Data extract →
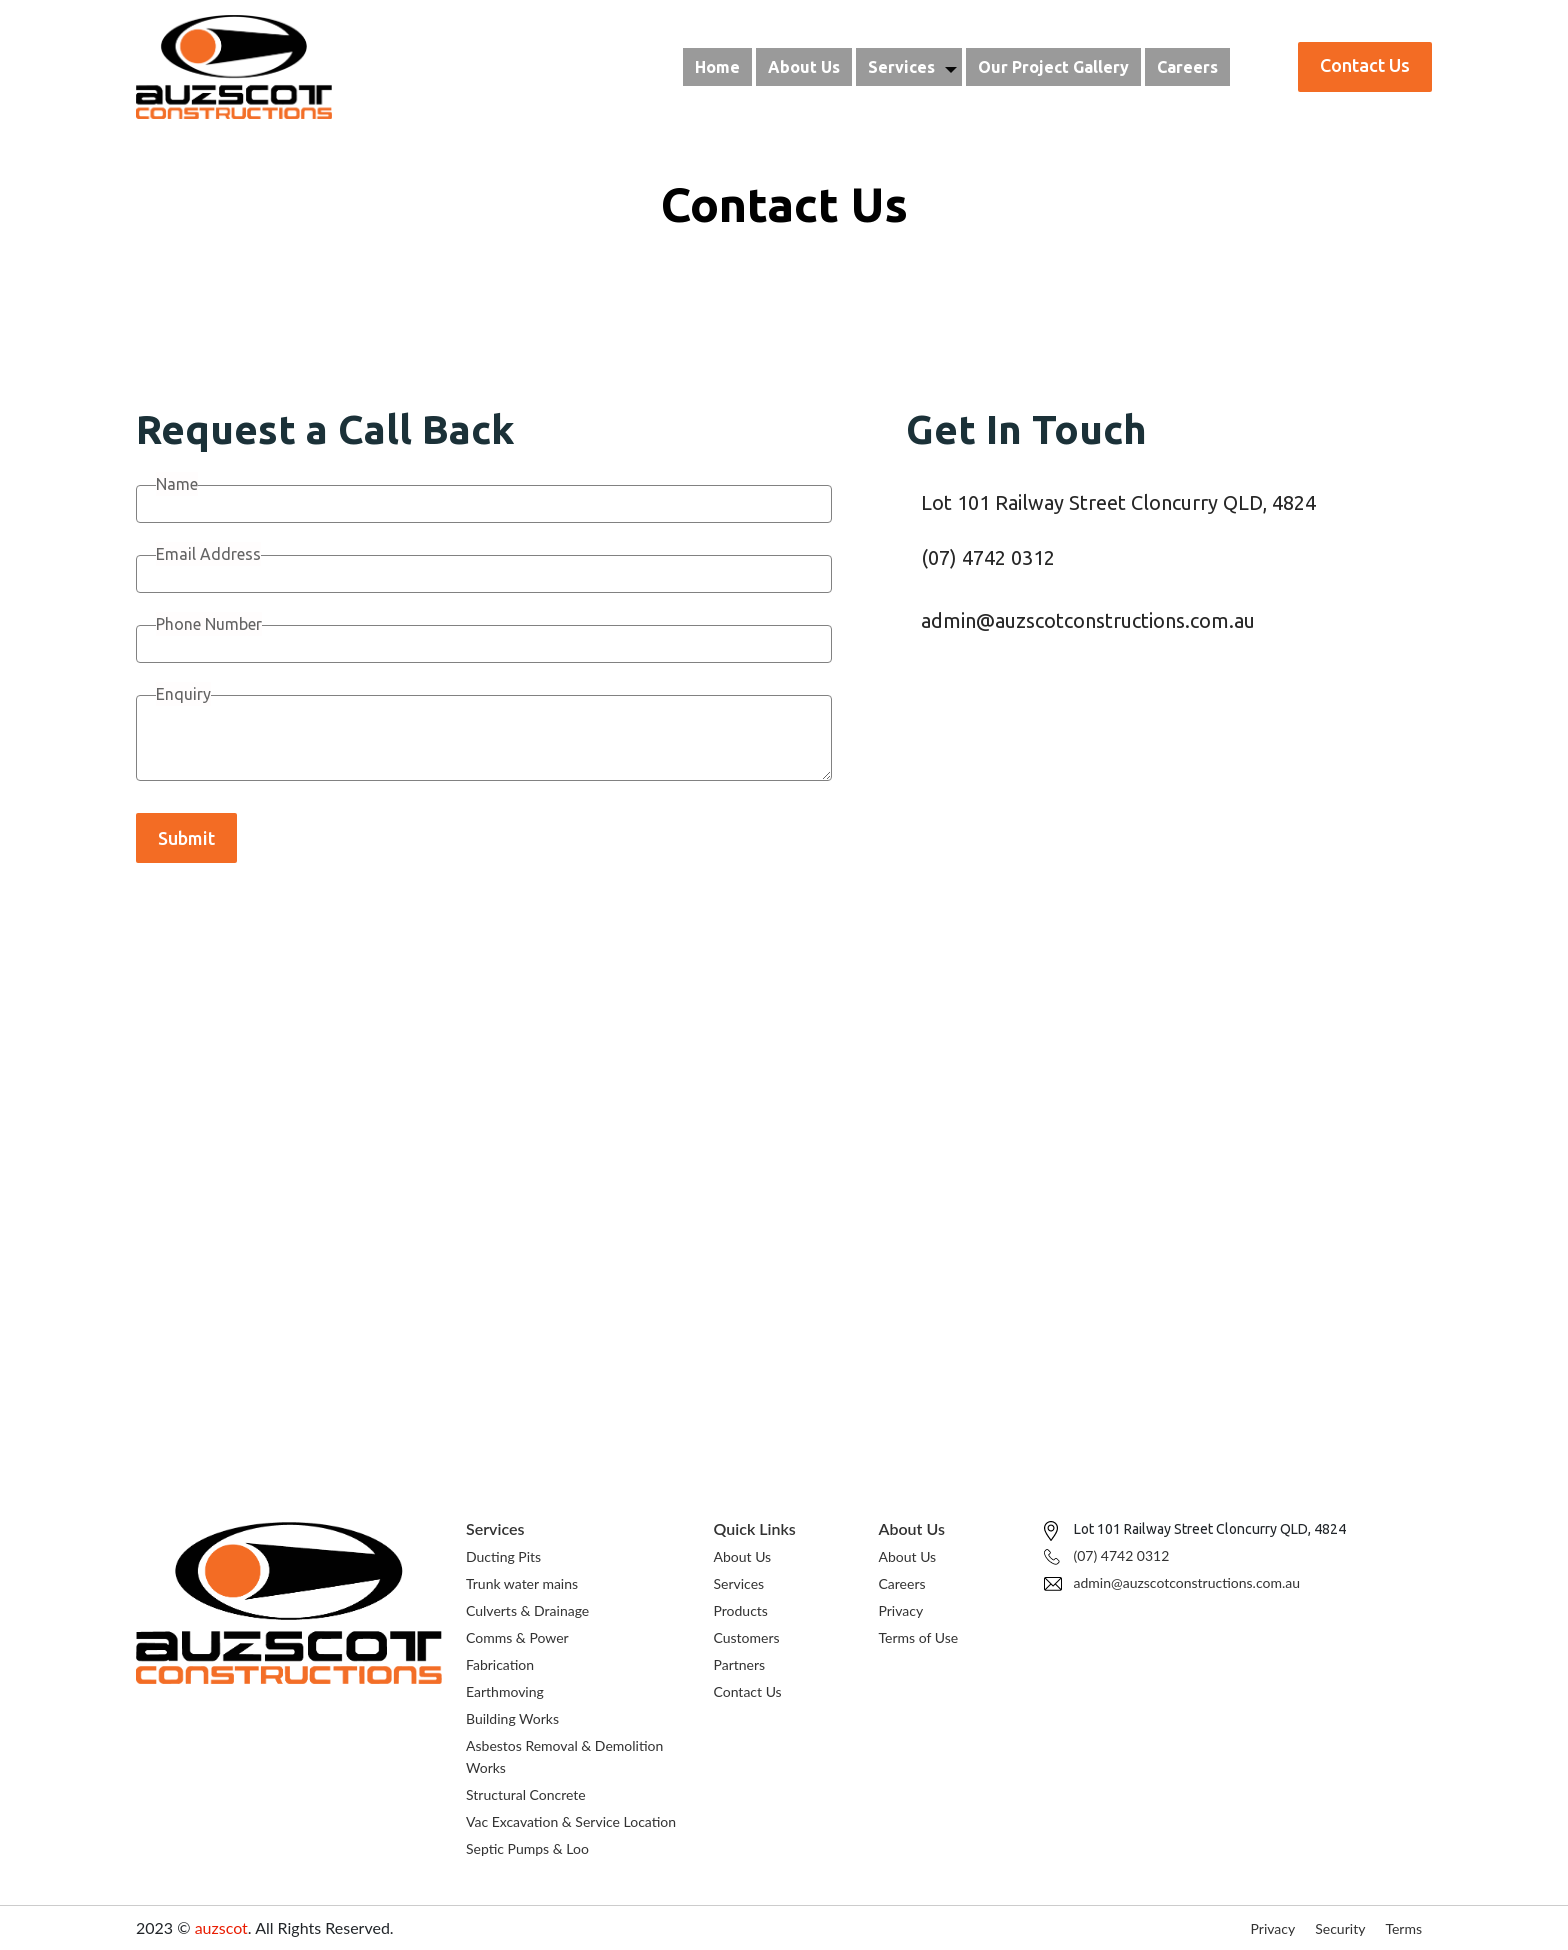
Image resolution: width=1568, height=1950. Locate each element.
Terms (1403, 1928)
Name (177, 484)
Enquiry (183, 694)
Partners (740, 1664)
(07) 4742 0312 (988, 557)
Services (901, 67)
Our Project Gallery (1053, 67)
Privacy (901, 1610)
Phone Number (209, 624)
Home (717, 67)
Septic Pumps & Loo (527, 1848)
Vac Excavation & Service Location (571, 1821)
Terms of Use (919, 1637)
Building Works (512, 1718)
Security (1340, 1928)
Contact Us (748, 1691)
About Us (804, 67)
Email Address (208, 554)
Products (741, 1610)
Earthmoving (505, 1691)
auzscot (221, 1927)
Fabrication (500, 1664)
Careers (1187, 67)
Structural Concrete (526, 1794)
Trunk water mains (522, 1583)
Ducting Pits (503, 1556)
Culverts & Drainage (527, 1610)
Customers (747, 1637)
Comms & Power (517, 1637)
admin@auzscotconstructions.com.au (1088, 620)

Activity →
From the material above, output every line exactly as written, dropping any picture.

The completed task →
Image resolution: width=1568, height=1950. Locate each element.
Terms (1403, 1928)
Name (177, 484)
Enquiry (183, 694)
Partners (740, 1664)
(07) 4742 0312 (988, 557)
Services (901, 67)
Our Project Gallery (1053, 67)
Privacy (901, 1610)
Phone Number (209, 624)
Home (717, 67)
Septic Pumps & Loo (527, 1848)
Vac Excavation & Service Location (571, 1821)
Terms of Use (919, 1637)
Building Works (512, 1718)
Security (1340, 1928)
Contact Us (748, 1691)
About Us (804, 67)
Email Address (208, 554)
Products (741, 1610)
Earthmoving (505, 1691)
auzscot (221, 1927)
Fabrication (500, 1664)
Careers (1187, 67)
Structural Concrete (526, 1794)
Trunk water mains (522, 1583)
Ducting Pits (503, 1556)
Culverts & Drainage (527, 1610)
Customers (747, 1637)
Comms & Power (517, 1637)
admin@auzscotconstructions.com.au (1088, 620)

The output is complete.